Woher kommt der Unterschied in kulturellen und sozialen Normen? Dafür gibt es mehrere Gründe, darunter historische, religiöse und soziale.
Historisch. Jede Nation hat ihre eigene Kultur geformt, in die sich der Mensch von Geburt an einfügt und auch historisch bedingte soziale Einstellungen aufnimmt. Mit anderen Worten, die nationale Mentalität spielt eine wichtige Rolle bei der Sozialisation als Teil des kulturhistorischen Feldes.

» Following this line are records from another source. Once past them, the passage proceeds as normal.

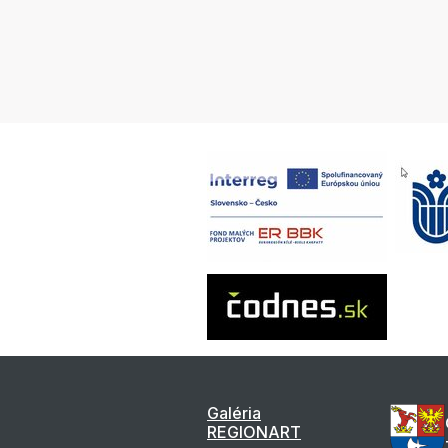
Galéria
REGIONART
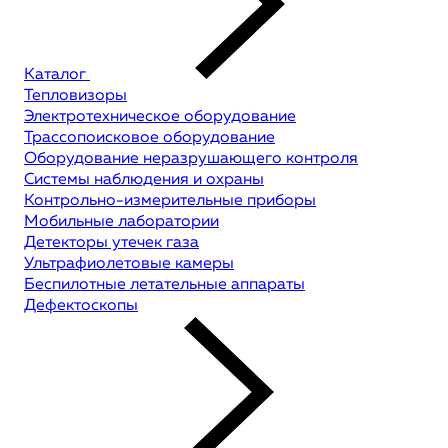
Каталог
Тепловизоры
Электротехническое оборудование
Трассопоисковое оборудование
Оборудование неразрушающего контроля
Системы наблюдения и охраны
Контрольно-измерительные приборы
Мобильные лаборатории
Детекторы утечек газа
Ультрафиолетовые камеры
Беспилотные летательные аппараты
Дефектоскопы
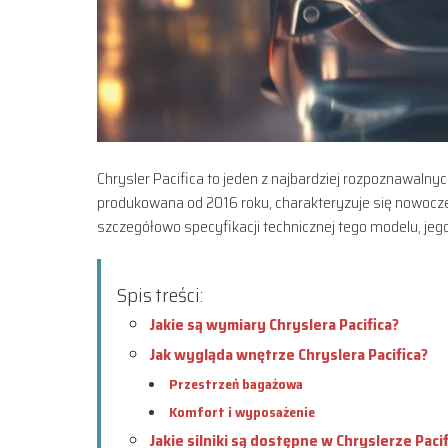
Chrysler Pacifica to jeden z najbardziej rozpoznawaln
produkowana od 2016 roku, charakteryzuje się nowocz
szczegółowo specyfikacji technicznej tego modelu, j
Spis treści:
Jakie są wymiary Chryslera Pacifica?
Jak wygląda wnętrze Chryslera Pacifica?
Przestrzeń bagażowa
Komfort i wyposażenie
Jakie silniki są dostępne w Chryslerze Pacif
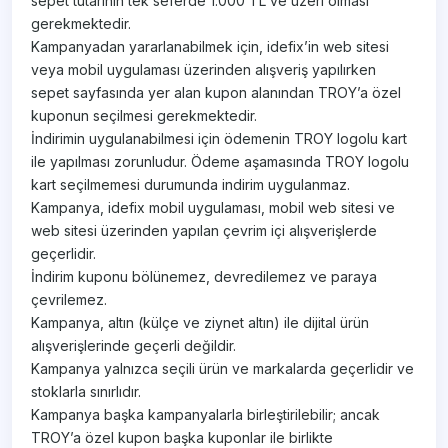
sepet tutarının tek seferde 1.000 TL ve üzeri olması
gerekmektedir.
Kampanyadan yararlanabilmek için, idefix’in web sitesi
veya mobil uygulaması üzerinden alışveriş yapılırken
sepet sayfasında yer alan kupon alanından TROY’a özel
kuponun seçilmesi gerekmektedir.
İndirimin uygulanabilmesi için ödemenin TROY logolu kart
ile yapılması zorunludur. Ödeme aşamasında TROY logolu
kart seçilmemesi durumunda indirim uygulanmaz.
Kampanya, idefix mobil uygulaması, mobil web sitesi ve
web sitesi üzerinden yapılan çevrim içi alışverişlerde
geçerlidir.
İndirim kuponu bölünemez, devredilemez ve paraya
çevrilemez.
Kampanya, altın (külçe ve ziynet altın) ile dijital ürün
alışverişlerinde geçerli değildir.
Kampanya yalnızca seçili ürün ve markalarda geçerlidir ve
stoklarla sınırlıdır.
Kampanya başka kampanyalarla birleştirilebilir; ancak
TROY’a özel kupon başka kuponlar ile birlikte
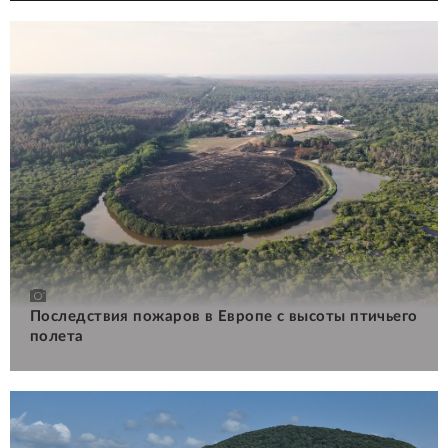
Последствия пожаров в Европе с высоты птичьего
полета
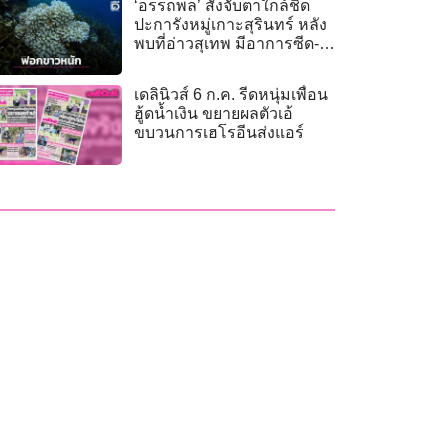
‘อรรถพล’ สั่งจับตาใกล้ชิด
ปะการังหมู่เกาะสุรินทร์ หลัง
พบที่อ่าวสุเทพ มีอาการซีด-
ฟอกขาวกว่า 50%
เดลินิวส์ 6 ก.ค. รีดหนุ่มเพื่อน
ฮู้ดน้ำเงิน ขยายผลตัวเอ้
ขบวนการเฮโรอีนส่งแอร์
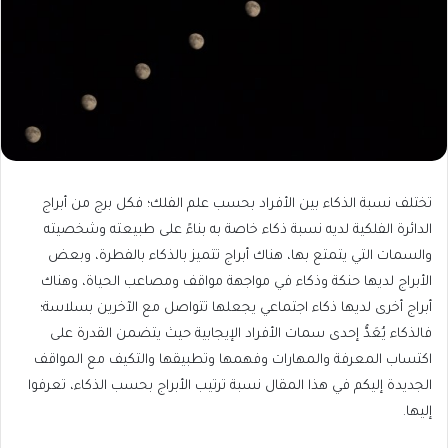
تختلف نسبة الذكاء بين الأفراد بحسب علم الفلك؛ فكل برج من أبراج
الدائرة الفلكية لديه نسبة ذكاء خاصة به بناءً على طبيعته وشخصيته
والسمات التي يتمتع بها، هناك أبراج تتميز بالذكاء بالفطرة، وبعض
الأبراج لديها حنكة وذكاء في مواجهة مواقف ومصاعب الحياة، وهناك
أبراج أخرى لديها ذكاء اجتماعي يجعلها تتواصل مع الآخرين بسلاسة؛
فالذكاء يُعَدُّ إحدى سمات الأفراد الإيجابية حيث يتضمن القدرة على
اكتساب المعرفة والمهارات وفهمها وتطبيقها والتكيف مع المواقف
الجديدة إليكم في هذا المقال نسبة ترتيب الأبراج بحسب الذكاء، تعرفوا
إليها.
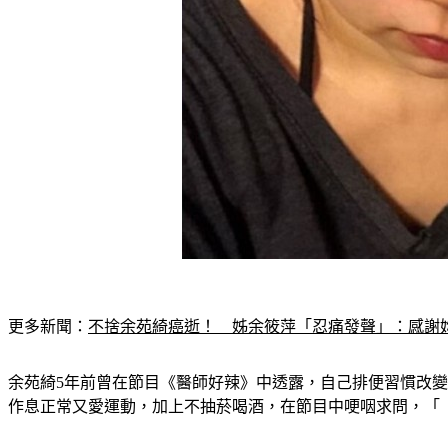
更多新聞：
不捨余苑綺癌逝！　姊余筱萍「忍痛發聲」：感謝
余苑綺5年前曾在節目《醫師好辣》中透露，自己排便習慣改
作息正常又愛運動，加上不抽菸喝酒，在節目中哽咽求問，「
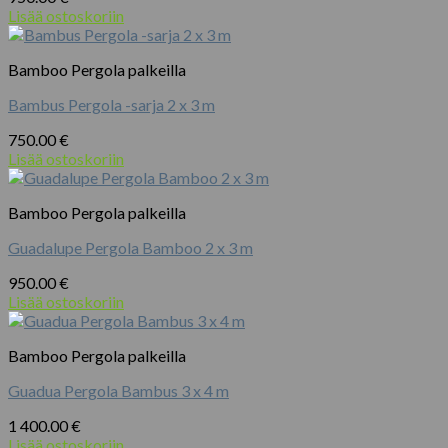
Lisää ostoskoriin
Bamboo Pergola palkeilla
Bambus Pergola -sarja 2 x 3 m
750.00
€
Lisää ostoskoriin
Bamboo Pergola palkeilla
Guadalupe Pergola Bamboo 2 x 3 m
950.00
€
Lisää ostoskoriin
Bamboo Pergola palkeilla
Guadua Pergola Bambus 3 x 4 m
1 400.00
€
Lisää ostoskoriin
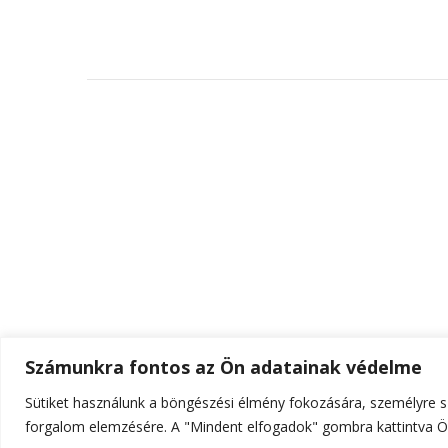
Számunkra fontos az Ön adatainak védelme
Sütiket használunk a böngészési élmény fokozására, személyre sz
© Szerzői jog 2026
ELTE Online
. Minden jog fenn
forgalom elemzésére. A "Mindent elfogadok" gombra kattintva Ön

Religiös. Man darf nicht meinen, dass in säkularen Staaten der Einfluss der religiösen Kultur auf die Inkulturation und damit die Sozialisation verschwunden ist. Der religiöse Einfluss auf die Kultur ist viel tiefer, als es scheint. Zum Beispiel bildeten Amerika und der protestantische Gürtel Europas, so Max Weber, eine ausgeprägte kapitalistische Kultur. Diese Kultur und dementsprechend die anerkannten gesellschaftlichen Normen (die auf persönliche Bereicherung abzielen) unterscheiden sich nicht nur vom islamischen oder chinesischen Kulturparadigma, sondern auch vom russischen oder südeuropäischen (katholischen) Paradigma.
Sozial. Kulturelle Verhaltensnormen, die mit der Muttermilch aufgenommen werden, hindern den Aristokraten daran, sich in proletarischen Kreisen zu sozialisieren und umgekehrt.
Inkulturation und Sozialisation beginnen in einem frühen Alter, daher ist es für einen Menschen normalerweise sehr schwierig, sich in ein fremdes kulturelles und soziales Umfeld einzufügen.